BEGIN

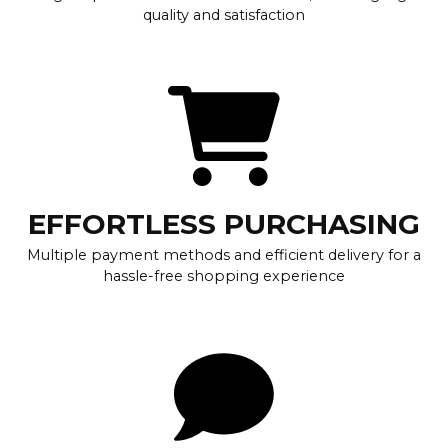
quality and satisfaction
EFFORTLESS PURCHASING
Multiple payment methods and efficient delivery for a
hassle-free shopping experience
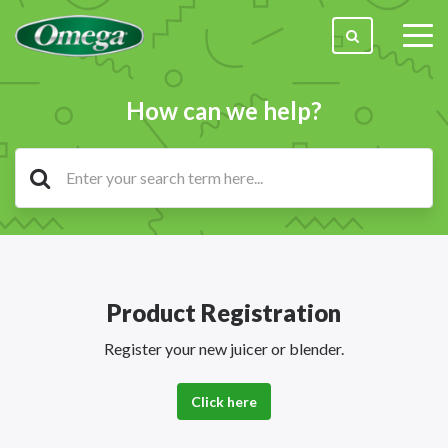
togg
men
How can we help?
Product Registration
Register your new juicer or blender.
Click here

END

(The problem):
Reproduce the entries above without change, omitting all pictures.

(Task solution):
quality and satisfaction
EFFORTLESS PURCHASING
Multiple payment methods and efficient delivery for a
hassle-free shopping experience
togg
men
How can we help?
Product Registration
Register your new juicer or blender.
Click here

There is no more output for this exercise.